Rain Rally: Higa holds onto U.S. Women’s Open lead after delay

CHARLESTON, S.C. — Mamiko Higa of Japan birdied three of her final six holes following a nearly two-hour weather delay to shoot an even-par 71 and maintain a one-shot lead Friday in the suspended second round of the U.S. Women’s Open.

A day after shooting a 65 for the lowest debut round in tournament history, Higa was a stroke behind Jessica Korda when thunderstorms and lightning caused play to be suspended at the Country Club of Charleston. When things resumed, Higa rediscovered her first-round touch to regain the lead over Korda at 6 under with a 14-footer on her final hole.

There were 45 players on the course when play was halted due to darkness. They’ll finish Saturday before third-round play starts.

Korda shot a 68, her lowest score in 38 career rounds in the major tournament.

American amateur Gina Kim had a 72 to join Celine Boutier of France at 4 under. Boutier had four holes to play.

Lexi Thompson and Nelly Korda, Jessica’s younger sister, were among four players at 3 under. Thompson has two holes to play, and the younger Korda three. Also at 3 under were American Jaye Marie Green and South Korea’s Jeongeun Lee6. Green shot a 68 and Lee6 — who adopted her unique name after the Korean LPGA dubbed her with it because five other players had registered with the same name — a 69.

Two-time U.S. Women’s Open champion Inbee Park was among a group of eight at 2 under after her second straight 70.

World No. 1 Jin Young Ko was at even par after a 70 while defending tournament champion Ariya Jutanugarn was a 2 over with two holes left.

Brooke Henderson of Smiths Falls, Ont., was through 14 holes when play was suspended. She was tied for 31st at 1 over.

The projected cut line was 3 over, with Megan Osland of Kelowna, B.C., as well as amateurs Celeste Dao of Notre-Dame-de-l’Ile-Perrot, Que., and Victoria’s Naomi Ko above it..

Higa struggled through much of her round before the rains came. She immediately got going after the long break by rolling in an 11-foot birdie putt to tie Korda at the top. Higa’s final two birdies on the par five fifth and ninth holes regained the lead for her each time.

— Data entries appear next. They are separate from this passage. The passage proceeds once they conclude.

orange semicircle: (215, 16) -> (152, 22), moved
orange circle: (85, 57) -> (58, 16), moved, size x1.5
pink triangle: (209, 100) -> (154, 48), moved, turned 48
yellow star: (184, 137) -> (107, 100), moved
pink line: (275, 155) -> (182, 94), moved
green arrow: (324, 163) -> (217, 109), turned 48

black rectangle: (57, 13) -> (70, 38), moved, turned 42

Higa stumbled with a three-putt bogey on the seventh hole to again fall into a tie with Korda. But on the her final hole with darkness closing in, Higa confidently struck from 14 feet to head into the clubhouse with the 36-hole lead at the season’s second major.

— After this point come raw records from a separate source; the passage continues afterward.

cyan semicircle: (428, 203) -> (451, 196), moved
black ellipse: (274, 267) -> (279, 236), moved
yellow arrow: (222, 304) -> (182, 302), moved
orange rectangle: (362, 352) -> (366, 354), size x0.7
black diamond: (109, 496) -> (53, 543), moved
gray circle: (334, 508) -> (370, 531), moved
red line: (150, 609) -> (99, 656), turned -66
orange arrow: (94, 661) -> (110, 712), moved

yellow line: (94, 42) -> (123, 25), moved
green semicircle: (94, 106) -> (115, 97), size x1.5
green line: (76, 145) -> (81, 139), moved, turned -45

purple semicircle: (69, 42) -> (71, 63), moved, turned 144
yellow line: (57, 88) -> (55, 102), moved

“Because I could finish up a tough day with a birdie,” she said through an interpreter, “and so I was so happy.”

Jessica Korda finished her bogey-free performance — just her fifth sub-70 showing in 38 career rounds of this major — well before thunderstorms caused a nearly two-hour weather delay.

Jessica Korda, playing in milder morning conditions, did not get her round going until making a birdie on the par-5 15th hole — she opened on the back nine — and followed that with another on the par-3 17th.

Her final birdie came on the par-5 fifth and came just short of the green in two, then chipped up within three feet to move to 5-under as she finished before Higa teed off.

Jessica Korda planned to be more aggressive on the par fives and accomplished that with birdies on two of the tree on Charleston’s par-71 layout. She left her approach on the final par-5, the ninth hole, about 40 feet away and settled for par.

Jessica Korda was happy with her approach to not get ahead of herself. “It’s a U.S. Open,” she said. “Patience is the name of the game.”

New professionals Jennifer Kupcho and Maria Fassi were both inside the projected cut line of 3 over with holes remaining. Kupcho, the Augusta National women’s amateur champion was at even par with three holes left. Fassi, the NCAA women’s individual champ, was 3 over with three holes remaining.

There was a massive lightning strike during the delay, hitting a large tree alongside the 18th fairway with a loud boom that sounded like an explosion that was heard throughout the clubhouse area where players, caddies and tournament staffers and volunteers took shelter.

“It was very scary. I’m glad everyone was okay,” said Emma Talley, who won the 2013 U.S. Women’s Amateur here and is competing this week. “I was scared it hit one of the tents, but I’m glad it hit the tree instead.”